Perhaps he should consider purchasing an electrical shock machine.

The Leafs have now been outscored in first periods 51-27, after falling behind 2-0 to the Florida Panthers last night at the Air Canada Centre -- the 16th time this season the Blue and White have dug themselves into a 2-0 hole.

Toronto eventually fell behind 3-0 en route to a 4-2 loss, and a 16-18-6 record. The Panthers improved to 18-16-6.

There obviously is some sort of first period mental block plaguing this team, and Wilson has to figure out what it is.

"We didn't show up for most of the game," Wilson said. "I was not very happy with the effort.

"We had zero energy at all from any veteran player. It was a quiet room before the game, it was quiet on the bench. The only time anybody said anything was to yell at the referee when he missed a chintzy penalty.
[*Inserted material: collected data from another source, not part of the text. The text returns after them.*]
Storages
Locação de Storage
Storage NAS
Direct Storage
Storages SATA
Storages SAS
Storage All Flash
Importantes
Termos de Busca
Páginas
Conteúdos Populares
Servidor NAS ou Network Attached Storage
We have to find a way to get a little more passion or energy."

Not even the chorus of boos raining down on prodigal son Bryan McCabe early in the game could snap the Leafs out of their doldrums.
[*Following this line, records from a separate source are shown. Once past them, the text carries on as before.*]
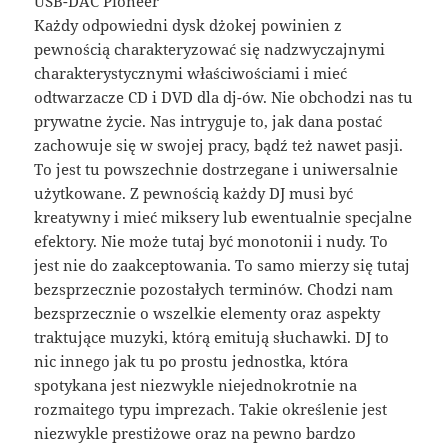
USB-DAC Pioneer
Każdy odpowiedni dysk dżokej powinien z
pewnością charakteryzować się nadzwyczajnymi
charakterystycznymi właściwościami i mieć
odtwarzacze CD i DVD dla dj-ów. Nie obchodzi nas tu
prywatne życie. Nas intryguje to, jak dana postać
zachowuje się w swojej pracy, bądź też nawet pasji.
To jest tu powszechnie dostrzegane i uniwersalnie
użytkowane. Z pewnością każdy DJ musi być
kreatywny i mieć miksery lub ewentualnie specjalne
efektory. Nie może tutaj być monotonii i nudy. To
jest nie do zaakceptowania. To samo mierzy się tutaj
bezsprzecznie pozostałych terminów. Chodzi nam
bezsprzecznie o wszelkie elementy oraz aspekty
traktujące muzyki, którą emitują słuchawki. DJ to
nic innego jak tu po prostu jednostka, która
spotykana jest niezwykle niejednokrotnie na
rozmaitego typu imprezach. Takie określenie jest
niezwykle prestiżowe oraz na pewno bardzo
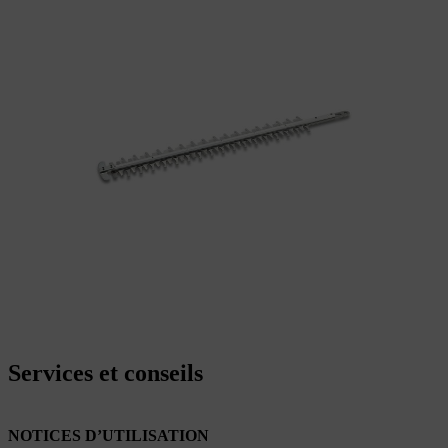
Services et conseils
NOTICES D’UTILISATION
You can't blame youth. As Wilson pointed out following the morning skate that, despite repeated suggestions to the contrary, the Leafs aren't really a young team. In fact, with an median age of 28.1, there are 13 younger teams in the league.

"We don't have a take-charge type of player on our team right now and it shows in the first period," Wilson said of his team's first period woes. "The easiest time to play in basketball is when you're trailing by 30 points and hockey when you're trailing by three or four -- the other team takes their foot of the gas. But we have to find a way to manufacture in our minds that we're trailing when the first period starts."
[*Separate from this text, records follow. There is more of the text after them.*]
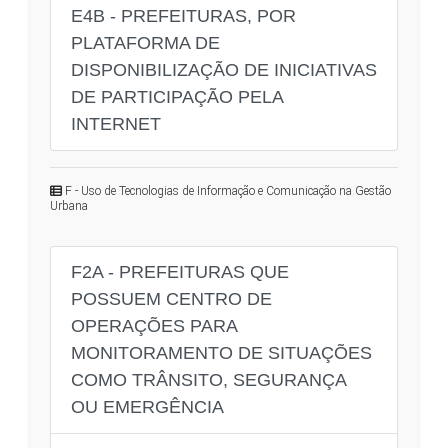
E4B - PREFEITURAS, POR
PLATAFORMA DE
DISPONIBILIZAÇÃO DE INICIATIVAS
DE PARTICIPAÇÃO PELA
INTERNET
F - Uso de Tecnologias de Informação e Comunicação na Gestão
Urbana
F2A - PREFEITURAS QUE
POSSUEM CENTRO DE
OPERAÇÕES PARA
MONITORAMENTO DE SITUAÇÕES
COMO TRÂNSITO, SEGURANÇA
OU EMERGÊNCIA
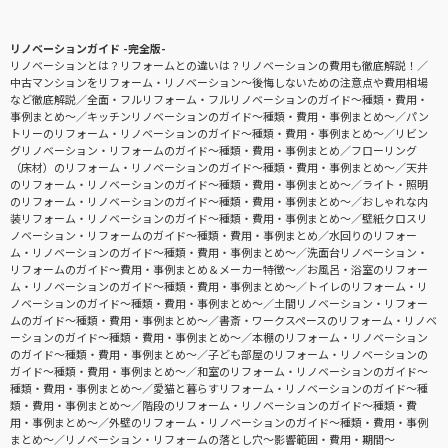
リノベーションガイド -完全版-
リノベーションとは？リフォームとの違いは？リノベーションの費用も徹底解説！
中古マンションをリフォーム・リノベーション〜後悔しないための注意点や費用相場
など徹底解説
全面・フルリフォーム・フルリノベーションのガイド〜種類・費用・
事例まとめ〜
キッチンリノベーションのガイド〜種類・費用・事例まとめ〜
パン
トリーのリフォーム・リノベーションのガイド〜種類・費用・事例まとめ〜
リビン
グリノベーション・リフォームのガイド〜種類・費用・事例まとめ
フローリング
（床材）のリフォーム・リノベーションのガイド〜種類・費用・事例まとめ〜
天井
のリフォーム・リノベーションのガイド〜種類・費用・事例まとめ〜
ライト・照明
のリフォーム・リノベーションのガイド〜種類・費用・事例まとめ〜
おしゃれな内
装リフォーム・リノベーションのガイド〜種類・費用・事例まとめ〜
壁紙クロスリ
ノベーション・リフォームのガイド〜種類・費用・事例まとめ
水回りのリフォー
ム・リノベーションのガイド〜種類・費用・事例まとめ〜
洗面台リノベーション・
リフォームのガイド〜費用・事例まとめ＆メーカー特徴〜
お風呂・浴室のリフォー
ム・リノベーションのガイド〜種類・費用・事例まとめ〜
トイレのリフォーム・リ
ノベーションのガイド〜種類・費用・事例まとめ〜
土間リノベーション・リフォー
ムのガイド〜種類・費用・事例まとめ〜
書斎・ワークスペースのリフォーム・リノベ
ーションのガイド〜種類・費用・事例まとめ〜
本棚のリフォーム・リノベーション
のガイド〜種類・費用・事例まとめ〜
子ども部屋のリフォーム・リノベーションの
ガイド〜種類・費用・事例まとめ〜
和室のリフォーム・リノベーションのガイド〜
種類・費用・事例まとめ〜
愛猫と暮らすリフォーム・リノベーションのガイド〜種
類・費用・事例まとめ〜
階段のリフォーム・リノベーションのガイド〜種類・費
用・事例まとめ〜
外壁のリフォーム・リノベーションのガイド〜種類・費用・事例
まとめ〜
リノベーション・リフォームの落とし穴～影響範囲・費用・期間～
The low-energy loss, in which the Leafs were outshot 26-15 after two periods, also continued the trend of a poor outing following a good one.

"We have to make sure we're ready to play," said Leafs forward Jason Blake, who scored Toronto's second goal of the game, the club's first short-handed marker of the season. "This is a team that's in front of us in the standings and we needed a big effort if we wanted to move forward. And they just outskated us."

As for McCabe, the St. Catharines native returned to the ACC for the first time since being traded to the Panthers on Sept.2, 2008, for defenceman Mike Van Ryn and promptly assisted on Florida's first goal by Stephen Weiss at 10:16 of the first period, though he was booed everytime he touched the puck.

"There were a few butterflies. It was a little weird being on the other side," said McCabe, who was asked if he felt like Vince Carter out there.

"He gets it worse than I do," McCabe said.

McCabe had only five goals in 54 games (with 18 assists) for the Leafs last year and his inconsistent play quickly turned him into a pariah here. He already has seven goals and 12 assists in 30 games this season and is a plus eight, tied for No.2 on the Florida team.

Ville Peltonen, Michael Frolik and Gregory Campbell also scored for Florida. Alexei Ponikarovsky scored the other for Toronto. Blake's goal, bringing Toronto to within two with just seven minutes remaining in the game, brought the crowd to its feet, as he shovelled in his own rebound following a break-away with McCabe in pursuit.